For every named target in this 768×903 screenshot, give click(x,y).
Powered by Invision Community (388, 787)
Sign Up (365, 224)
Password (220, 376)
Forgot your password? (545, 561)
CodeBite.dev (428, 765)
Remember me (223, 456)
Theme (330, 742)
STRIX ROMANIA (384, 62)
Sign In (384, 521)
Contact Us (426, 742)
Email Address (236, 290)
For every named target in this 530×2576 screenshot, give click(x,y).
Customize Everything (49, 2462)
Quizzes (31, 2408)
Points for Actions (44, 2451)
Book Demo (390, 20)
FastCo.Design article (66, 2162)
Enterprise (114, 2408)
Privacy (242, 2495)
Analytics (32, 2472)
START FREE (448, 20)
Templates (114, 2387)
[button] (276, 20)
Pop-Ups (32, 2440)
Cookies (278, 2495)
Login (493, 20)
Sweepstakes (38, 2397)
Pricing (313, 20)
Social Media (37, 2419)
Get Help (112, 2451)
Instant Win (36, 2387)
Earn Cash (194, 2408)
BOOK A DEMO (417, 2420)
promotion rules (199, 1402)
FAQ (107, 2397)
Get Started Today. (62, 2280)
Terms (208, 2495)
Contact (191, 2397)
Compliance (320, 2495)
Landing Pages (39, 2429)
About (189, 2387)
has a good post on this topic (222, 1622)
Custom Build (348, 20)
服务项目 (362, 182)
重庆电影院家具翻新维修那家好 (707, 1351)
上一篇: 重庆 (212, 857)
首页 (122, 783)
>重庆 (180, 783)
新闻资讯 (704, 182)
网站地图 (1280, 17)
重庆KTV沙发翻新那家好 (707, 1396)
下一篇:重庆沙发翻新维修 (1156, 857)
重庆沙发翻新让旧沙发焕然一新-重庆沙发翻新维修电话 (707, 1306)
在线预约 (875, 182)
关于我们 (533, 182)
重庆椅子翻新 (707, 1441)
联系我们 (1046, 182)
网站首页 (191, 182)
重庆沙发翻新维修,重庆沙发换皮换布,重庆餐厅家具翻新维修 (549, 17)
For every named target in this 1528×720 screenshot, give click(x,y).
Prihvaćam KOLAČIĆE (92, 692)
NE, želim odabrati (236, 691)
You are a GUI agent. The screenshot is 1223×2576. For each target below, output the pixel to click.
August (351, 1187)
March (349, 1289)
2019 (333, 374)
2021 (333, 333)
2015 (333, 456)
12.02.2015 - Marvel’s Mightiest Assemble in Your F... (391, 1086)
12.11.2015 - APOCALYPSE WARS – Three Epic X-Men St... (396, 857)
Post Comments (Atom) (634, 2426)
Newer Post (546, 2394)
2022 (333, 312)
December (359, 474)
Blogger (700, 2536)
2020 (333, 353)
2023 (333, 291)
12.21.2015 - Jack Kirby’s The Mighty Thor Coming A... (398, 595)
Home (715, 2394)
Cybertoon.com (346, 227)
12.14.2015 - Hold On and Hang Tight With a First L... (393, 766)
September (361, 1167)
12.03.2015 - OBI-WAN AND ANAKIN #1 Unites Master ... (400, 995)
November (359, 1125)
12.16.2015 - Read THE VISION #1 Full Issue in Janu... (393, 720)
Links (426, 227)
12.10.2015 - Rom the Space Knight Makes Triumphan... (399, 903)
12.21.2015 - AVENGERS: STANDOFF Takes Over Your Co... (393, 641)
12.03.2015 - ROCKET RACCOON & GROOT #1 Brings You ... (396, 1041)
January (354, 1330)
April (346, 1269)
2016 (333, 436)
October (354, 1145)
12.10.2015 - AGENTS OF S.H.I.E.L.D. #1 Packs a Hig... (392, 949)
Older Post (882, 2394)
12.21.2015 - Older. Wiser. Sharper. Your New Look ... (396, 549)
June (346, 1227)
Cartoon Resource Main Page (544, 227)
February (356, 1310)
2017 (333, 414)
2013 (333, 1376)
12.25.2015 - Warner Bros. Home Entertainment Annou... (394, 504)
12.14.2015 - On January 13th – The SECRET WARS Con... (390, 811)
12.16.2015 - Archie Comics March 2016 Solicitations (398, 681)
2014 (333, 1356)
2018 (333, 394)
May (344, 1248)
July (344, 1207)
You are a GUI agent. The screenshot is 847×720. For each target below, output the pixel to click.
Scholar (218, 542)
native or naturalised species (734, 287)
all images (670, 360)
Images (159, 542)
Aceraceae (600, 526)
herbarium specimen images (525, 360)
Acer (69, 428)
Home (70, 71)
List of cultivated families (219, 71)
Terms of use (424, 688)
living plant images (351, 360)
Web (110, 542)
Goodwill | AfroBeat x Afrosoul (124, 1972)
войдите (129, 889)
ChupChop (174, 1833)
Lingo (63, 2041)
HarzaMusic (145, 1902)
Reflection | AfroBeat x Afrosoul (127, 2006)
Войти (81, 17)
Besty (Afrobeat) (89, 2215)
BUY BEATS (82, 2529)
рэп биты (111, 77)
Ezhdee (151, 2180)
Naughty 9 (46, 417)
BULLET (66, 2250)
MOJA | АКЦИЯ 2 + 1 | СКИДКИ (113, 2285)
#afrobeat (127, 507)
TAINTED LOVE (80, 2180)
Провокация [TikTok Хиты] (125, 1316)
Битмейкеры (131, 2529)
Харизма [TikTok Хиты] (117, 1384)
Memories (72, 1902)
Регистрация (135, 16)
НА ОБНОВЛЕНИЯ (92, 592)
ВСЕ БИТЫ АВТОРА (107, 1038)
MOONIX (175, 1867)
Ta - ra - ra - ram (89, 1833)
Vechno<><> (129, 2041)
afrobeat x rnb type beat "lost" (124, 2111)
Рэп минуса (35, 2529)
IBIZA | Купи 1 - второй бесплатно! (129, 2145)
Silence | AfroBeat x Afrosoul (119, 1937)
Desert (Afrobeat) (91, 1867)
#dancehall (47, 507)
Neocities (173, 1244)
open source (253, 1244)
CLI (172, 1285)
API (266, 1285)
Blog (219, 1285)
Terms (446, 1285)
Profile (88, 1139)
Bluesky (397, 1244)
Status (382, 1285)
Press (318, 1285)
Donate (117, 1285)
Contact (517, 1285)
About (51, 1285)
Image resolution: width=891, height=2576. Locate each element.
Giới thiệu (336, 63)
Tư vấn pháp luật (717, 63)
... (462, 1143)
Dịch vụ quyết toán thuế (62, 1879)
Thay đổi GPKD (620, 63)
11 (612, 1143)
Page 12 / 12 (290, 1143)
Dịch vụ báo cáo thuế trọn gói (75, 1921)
----------------
Task to carry out:
Taking the material above, extract exactly and only the lines from the line with "For every named target in this 530×2576" to the line with "Pop-Ups (32, 2440)", inclusive of both.

Exercise solution:
For every named target in this 530×2576 screenshot, give click(x,y).
Customize Everything (49, 2462)
Quizzes (31, 2408)
Points for Actions (44, 2451)
Book Demo (390, 20)
FastCo.Design article (66, 2162)
Enterprise (114, 2408)
Privacy (242, 2495)
Analytics (32, 2472)
START FREE (448, 20)
Templates (114, 2387)
[button] (276, 20)
Pop-Ups (32, 2440)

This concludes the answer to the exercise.